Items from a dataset
________________________________________

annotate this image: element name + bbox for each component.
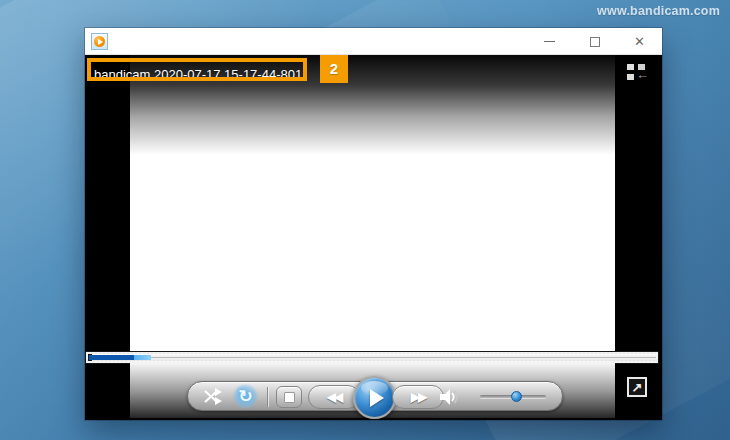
left-arrow-icon: ← xyxy=(636,67,649,82)
window-controls: ✕ xyxy=(527,28,662,55)
fullscreen-arrow: ↗ xyxy=(632,381,643,394)
divider xyxy=(267,387,268,407)
seek-progress xyxy=(89,355,151,360)
annotation-badge: 2 xyxy=(320,55,348,83)
square-glyph xyxy=(627,74,634,80)
close-icon: ✕ xyxy=(634,35,645,48)
play-icon xyxy=(94,36,105,47)
fullscreen-icon[interactable]: ↗ xyxy=(627,377,647,397)
minimize-icon xyxy=(544,41,555,42)
volume-slider[interactable] xyxy=(480,395,546,398)
play-triangle-icon xyxy=(370,389,384,407)
repeat-icon[interactable]: ↻ xyxy=(233,384,258,409)
stop-button[interactable] xyxy=(276,386,302,408)
control-area: ↻ ◀◀ ▶▶ xyxy=(130,363,615,418)
desktop-background: www.bandicam.com ✕ bandicam 2020-07-17 1… xyxy=(0,0,730,440)
close-button[interactable]: ✕ xyxy=(617,28,662,55)
control-bar: ↻ ◀◀ ▶▶ xyxy=(187,381,563,411)
player-window: ✕ bandicam 2020-07-17 15-17-44-801 2 ← xyxy=(85,28,662,420)
video-frame xyxy=(130,55,615,352)
app-icon xyxy=(91,33,108,50)
play-button[interactable] xyxy=(353,376,396,419)
shuffle-icon[interactable] xyxy=(203,388,224,405)
maximize-icon xyxy=(590,37,600,47)
maximize-button[interactable] xyxy=(572,28,617,55)
seek-bar[interactable] xyxy=(86,352,658,363)
player-content: bandicam 2020-07-17 15-17-44-801 2 ← xyxy=(85,55,662,420)
volume-knob[interactable] xyxy=(511,391,522,402)
fast-forward-button[interactable]: ▶▶ xyxy=(392,385,444,409)
square-glyph xyxy=(627,64,634,70)
stop-icon xyxy=(284,392,295,403)
volume-icon[interactable] xyxy=(439,388,462,406)
titlebar[interactable]: ✕ xyxy=(85,28,662,55)
minimize-button[interactable] xyxy=(527,28,572,55)
compact-mode-icon[interactable]: ← xyxy=(625,63,652,85)
annotation-highlight-box xyxy=(87,58,307,81)
watermark-text: www.bandicam.com xyxy=(597,4,720,18)
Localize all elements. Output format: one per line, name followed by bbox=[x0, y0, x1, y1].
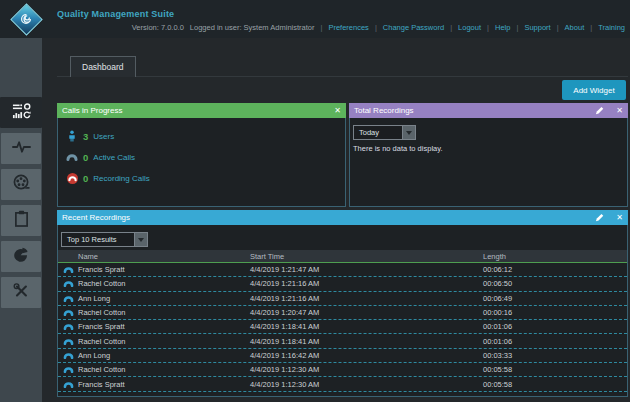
recording-start-time: 4/4/2019 1:12:30 AM bbox=[250, 365, 483, 374]
close-icon[interactable]: ✕ bbox=[334, 107, 341, 115]
recording-table-row[interactable]: Ann Long 4/4/2019 1:21:16 AM 00:06:49 bbox=[58, 292, 627, 306]
pie-chart-icon bbox=[13, 247, 29, 267]
app-header: Quality Management Suite Version: 7.0.0.… bbox=[0, 0, 630, 38]
tab-dashboard[interactable]: Dashboard bbox=[70, 56, 136, 77]
logged-in-user-label: Logged in user: System Administrator bbox=[190, 23, 315, 32]
recording-length: 00:01:06 bbox=[483, 337, 627, 346]
phone-handset-icon bbox=[58, 323, 78, 330]
recording-length: 00:03:33 bbox=[483, 351, 627, 360]
recording-name: Rachel Cotton bbox=[78, 365, 250, 374]
change-password-link[interactable]: Change Password bbox=[383, 23, 444, 32]
training-link[interactable]: Training bbox=[598, 23, 625, 32]
recording-start-time: 4/4/2019 1:18:41 AM bbox=[250, 337, 483, 346]
sidebar-item-dashboard[interactable] bbox=[0, 97, 42, 128]
phone-handset-icon bbox=[58, 395, 78, 397]
sidebar-item-recordings[interactable] bbox=[1, 169, 41, 200]
app-title: Quality Management Suite bbox=[57, 9, 174, 19]
edit-pencil-icon[interactable] bbox=[595, 213, 604, 222]
help-link[interactable]: Help bbox=[495, 23, 510, 32]
recording-name: Ann Long bbox=[78, 294, 250, 303]
recording-length: 00:05:58 bbox=[483, 380, 627, 389]
add-widget-button[interactable]: Add Widget bbox=[562, 80, 626, 100]
phone-handset-icon bbox=[58, 309, 78, 316]
close-icon[interactable]: ✕ bbox=[616, 107, 623, 115]
dashboard-icon bbox=[12, 103, 31, 123]
sidebar-item-reports[interactable] bbox=[1, 205, 41, 236]
nav-sidebar bbox=[0, 38, 42, 402]
sidebar-item-settings[interactable] bbox=[1, 277, 41, 308]
recording-start-time: 4/4/2019 1:21:16 AM bbox=[250, 294, 483, 303]
divider: | bbox=[557, 23, 559, 32]
recordings-reel-icon bbox=[13, 174, 30, 195]
recording-start-time: 4/4/2019 1:10:50 AM bbox=[250, 394, 483, 397]
recording-table-row[interactable]: Ann Long 4/4/2019 1:16:42 AM 00:03:33 bbox=[58, 349, 627, 363]
header-meta-bar: Version: 7.0.0.0 Logged in user: System … bbox=[132, 22, 625, 33]
start-time-column-header: Start Time bbox=[250, 252, 483, 261]
close-icon[interactable]: ✕ bbox=[616, 214, 623, 222]
recording-table-row[interactable]: Rachel Cotton 4/4/2019 1:18:41 AM 00:01:… bbox=[58, 334, 627, 348]
preferences-link[interactable]: Preferences bbox=[328, 23, 368, 32]
version-label: Version: 7.0.0.0 bbox=[132, 23, 184, 32]
settings-tools-icon bbox=[13, 283, 29, 303]
users-stat: 3 Users bbox=[66, 129, 345, 143]
phone-handset-icon bbox=[58, 352, 78, 359]
active-calls-label: Active Calls bbox=[93, 153, 135, 162]
sidebar-item-activity[interactable] bbox=[1, 133, 41, 164]
users-count: 3 bbox=[83, 131, 88, 142]
no-data-message: There is no data to display. bbox=[353, 144, 624, 153]
total-recordings-widget: Total Recordings ✕ Today There is no dat… bbox=[349, 103, 628, 207]
recording-start-time: 4/4/2019 1:20:47 AM bbox=[250, 308, 483, 317]
logout-link[interactable]: Logout bbox=[458, 23, 481, 32]
recording-length: 00:01:06 bbox=[483, 322, 627, 331]
phone-handset-icon bbox=[58, 280, 78, 287]
users-label: Users bbox=[93, 132, 114, 141]
phone-handset-icon bbox=[58, 295, 78, 302]
recording-name: Rachel Cotton bbox=[78, 279, 250, 288]
sidebar-item-analytics[interactable] bbox=[1, 241, 41, 272]
recordings-table-rows: Francis Spratt 4/4/2019 1:21:47 AM 00:06… bbox=[58, 263, 627, 397]
recent-recordings-header: Recent Recordings ✕ bbox=[57, 210, 628, 225]
recording-name: Ann Long bbox=[78, 394, 250, 397]
recording-table-row[interactable]: Rachel Cotton 4/4/2019 1:20:47 AM 00:00:… bbox=[58, 306, 627, 320]
recording-length: 00:05:58 bbox=[483, 365, 627, 374]
about-link[interactable]: About bbox=[565, 23, 585, 32]
results-filter-row: Top 10 Results bbox=[58, 225, 627, 250]
recording-length: 00:06:50 bbox=[483, 279, 627, 288]
calls-in-progress-widget: Calls in Progress ✕ 3 Users 0 Active Cal… bbox=[57, 103, 346, 207]
recording-calls-count: 0 bbox=[83, 173, 88, 184]
support-link[interactable]: Support bbox=[524, 23, 550, 32]
recording-table-row[interactable]: Ann Long 4/4/2019 1:10:50 AM 00:03:50 bbox=[58, 392, 627, 397]
recording-table-row[interactable]: Francis Spratt 4/4/2019 1:12:30 AM 00:05… bbox=[58, 377, 627, 391]
recording-calls-stat: 0 Recording Calls bbox=[66, 171, 345, 185]
results-count-select[interactable]: Top 10 Results bbox=[61, 232, 148, 247]
phone-handset-icon bbox=[58, 366, 78, 373]
activity-pulse-icon bbox=[12, 140, 31, 158]
range-select-value: Today bbox=[354, 128, 402, 137]
divider: | bbox=[487, 23, 489, 32]
recordings-table-header: Name Start Time Length bbox=[58, 250, 627, 263]
recent-recordings-body: Top 10 Results Name Start Time Length Fr… bbox=[57, 225, 628, 397]
chevron-down-icon bbox=[134, 233, 147, 246]
total-recordings-range-select[interactable]: Today bbox=[353, 125, 416, 140]
recent-recordings-title: Recent Recordings bbox=[62, 213, 595, 222]
edit-pencil-icon[interactable] bbox=[595, 106, 604, 115]
phone-handset-icon bbox=[66, 153, 78, 161]
recording-name: Rachel Cotton bbox=[78, 337, 250, 346]
recording-table-row[interactable]: Rachel Cotton 4/4/2019 1:12:30 AM 00:05:… bbox=[58, 363, 627, 377]
results-select-value: Top 10 Results bbox=[62, 235, 134, 244]
active-calls-stat: 0 Active Calls bbox=[66, 150, 345, 164]
name-column-header: Name bbox=[78, 252, 250, 261]
recording-start-time: 4/4/2019 1:18:41 AM bbox=[250, 322, 483, 331]
recording-table-row[interactable]: Francis Spratt 4/4/2019 1:18:41 AM 00:01… bbox=[58, 320, 627, 334]
recording-length: 00:00:16 bbox=[483, 308, 627, 317]
recording-table-row[interactable]: Francis Spratt 4/4/2019 1:21:47 AM 00:06… bbox=[58, 263, 627, 277]
recording-start-time: 4/4/2019 1:21:16 AM bbox=[250, 279, 483, 288]
total-recordings-title: Total Recordings bbox=[354, 106, 595, 115]
chevron-down-icon bbox=[402, 126, 415, 139]
divider: | bbox=[375, 23, 377, 32]
clipboard-icon bbox=[14, 210, 29, 231]
recording-table-row[interactable]: Rachel Cotton 4/4/2019 1:21:16 AM 00:06:… bbox=[58, 277, 627, 291]
recording-name: Francis Spratt bbox=[78, 380, 250, 389]
recording-phone-icon bbox=[66, 173, 78, 184]
phone-handset-icon bbox=[58, 338, 78, 345]
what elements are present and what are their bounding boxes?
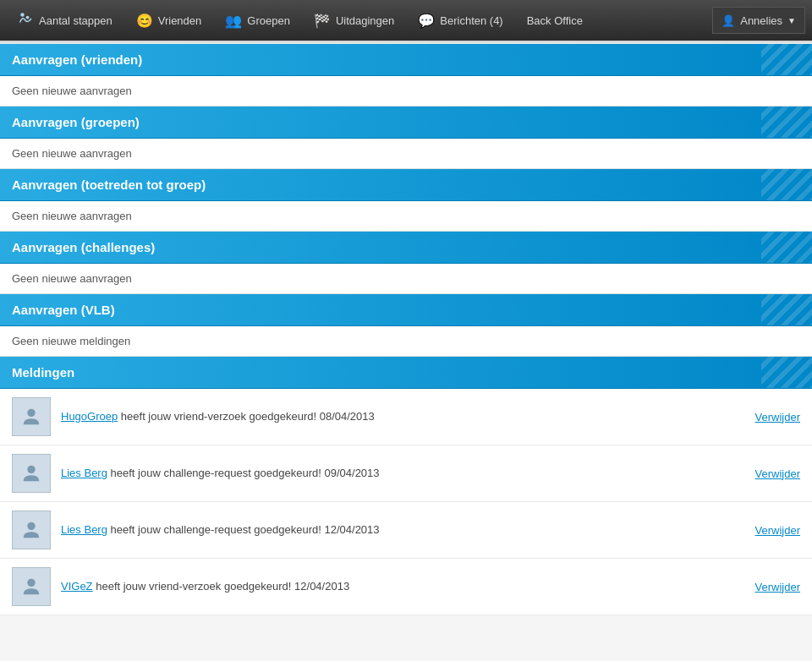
steps-icon [19, 11, 34, 30]
section-aanvragen-toetreden-header: Aanvragen (toetreden tot groep) [0, 169, 812, 201]
nav-back-office[interactable]: Back Office [515, 0, 595, 41]
delete-button-1[interactable]: Verwijder [755, 411, 800, 423]
delete-button-4[interactable]: Verwijder [755, 581, 800, 593]
notification-text-3: Lies Berg heeft jouw challenge-request g… [61, 522, 745, 538]
section-aanvragen-vlb-body: Geen nieuwe meldingen [0, 326, 812, 357]
notification-text-4: VIGeZ heeft jouw vriend-verzoek goedgeke… [61, 578, 745, 595]
notification-row-4: VIGeZ heeft jouw vriend-verzoek goedgeke… [0, 559, 812, 615]
nav-challenges-label: Uitdagingen [336, 14, 394, 27]
section-aanvragen-challenges-header: Aanvragen (challenges) [0, 232, 812, 264]
svg-point-3 [27, 466, 35, 473]
svg-point-0 [20, 13, 25, 17]
notification-row-1: HugoGroep heeft jouw vriend-verzoek goed… [0, 389, 812, 445]
section-meldingen-header: Meldingen [0, 357, 812, 389]
chevron-down-icon: ▼ [787, 16, 796, 25]
nav-username: Annelies [740, 14, 782, 27]
section-aanvragen-toetreden-body: Geen nieuwe aanvragen [0, 201, 812, 232]
friends-icon: 😊 [136, 13, 153, 29]
nav-groups[interactable]: 👥 Groepen [213, 0, 302, 41]
avatar-4 [12, 567, 51, 606]
avatar-3 [12, 511, 51, 549]
notification-row-3: Lies Berg heeft jouw challenge-request g… [0, 502, 812, 559]
nav-steps[interactable]: Aantal stappen [7, 0, 124, 41]
user-icon: 👤 [721, 14, 735, 27]
section-aanvragen-groepen-header: Aanvragen (groepen) [0, 107, 812, 139]
notification-text-1: HugoGroep heeft jouw vriend-verzoek goed… [61, 408, 745, 425]
nav-user-menu[interactable]: 👤 Annelies ▼ [712, 7, 805, 34]
notification-link-4[interactable]: VIGeZ [61, 580, 93, 593]
challenges-icon: 🏁 [314, 13, 331, 29]
svg-point-5 [27, 579, 35, 587]
notification-row-2: Lies Berg heeft jouw challenge-request g… [0, 445, 812, 502]
notification-link-2[interactable]: Lies Berg [61, 467, 107, 479]
delete-button-3[interactable]: Verwijder [755, 524, 800, 537]
notification-link-3[interactable]: Lies Berg [61, 523, 107, 536]
section-aanvragen-vrienden-header: Aanvragen (vrienden) [0, 44, 812, 76]
nav-steps-label: Aantal stappen [39, 14, 112, 27]
delete-button-2[interactable]: Verwijder [755, 467, 800, 480]
nav-friends[interactable]: 😊 Vrienden [124, 0, 214, 41]
notification-text-2: Lies Berg heeft jouw challenge-request g… [61, 465, 745, 482]
nav-groups-label: Groepen [247, 14, 290, 27]
avatar-2 [12, 454, 51, 493]
messages-icon: 💬 [418, 13, 435, 29]
navbar: Aantal stappen 😊 Vrienden 👥 Groepen 🏁 Ui… [0, 0, 812, 41]
section-aanvragen-challenges-body: Geen nieuwe aanvragen [0, 264, 812, 294]
nav-challenges[interactable]: 🏁 Uitdagingen [302, 0, 406, 41]
section-aanvragen-vlb-header: Aanvragen (VLB) [0, 294, 812, 326]
section-aanvragen-groepen-body: Geen nieuwe aanvragen [0, 139, 812, 169]
avatar-1 [12, 397, 51, 436]
main-content: Aanvragen (vrienden) Geen nieuwe aanvrag… [0, 44, 812, 661]
section-aanvragen-vrienden-body: Geen nieuwe aanvragen [0, 76, 812, 107]
svg-point-4 [27, 522, 35, 530]
svg-point-1 [26, 16, 30, 19]
nav-friends-label: Vrienden [158, 14, 202, 27]
notification-link-1[interactable]: HugoGroep [61, 410, 118, 423]
groups-icon: 👥 [225, 13, 242, 29]
svg-point-2 [27, 409, 35, 417]
nav-messages-label: Berichten (4) [440, 14, 502, 27]
nav-messages[interactable]: 💬 Berichten (4) [406, 0, 514, 41]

________________________________________

▸ **Task details**: Whenever the word "heeft" shows up in a line of the entries above, copy that line.

▸ **Response to this task**:
notification-text-3: Lies Berg heeft jouw challenge-request g… [61, 522, 745, 538]
notification-text-4: VIGeZ heeft jouw vriend-verzoek goedgeke… [61, 578, 745, 595]
notification-row-4: VIGeZ heeft jouw vriend-verzoek goedgeke… [0, 559, 812, 615]
notification-row-1: HugoGroep heeft jouw vriend-verzoek goed… [0, 389, 812, 445]
notification-row-3: Lies Berg heeft jouw challenge-request g… [0, 502, 812, 559]
notification-text-1: HugoGroep heeft jouw vriend-verzoek goed… [61, 408, 745, 425]
notification-row-2: Lies Berg heeft jouw challenge-request g… [0, 445, 812, 502]
notification-text-2: Lies Berg heeft jouw challenge-request g… [61, 465, 745, 482]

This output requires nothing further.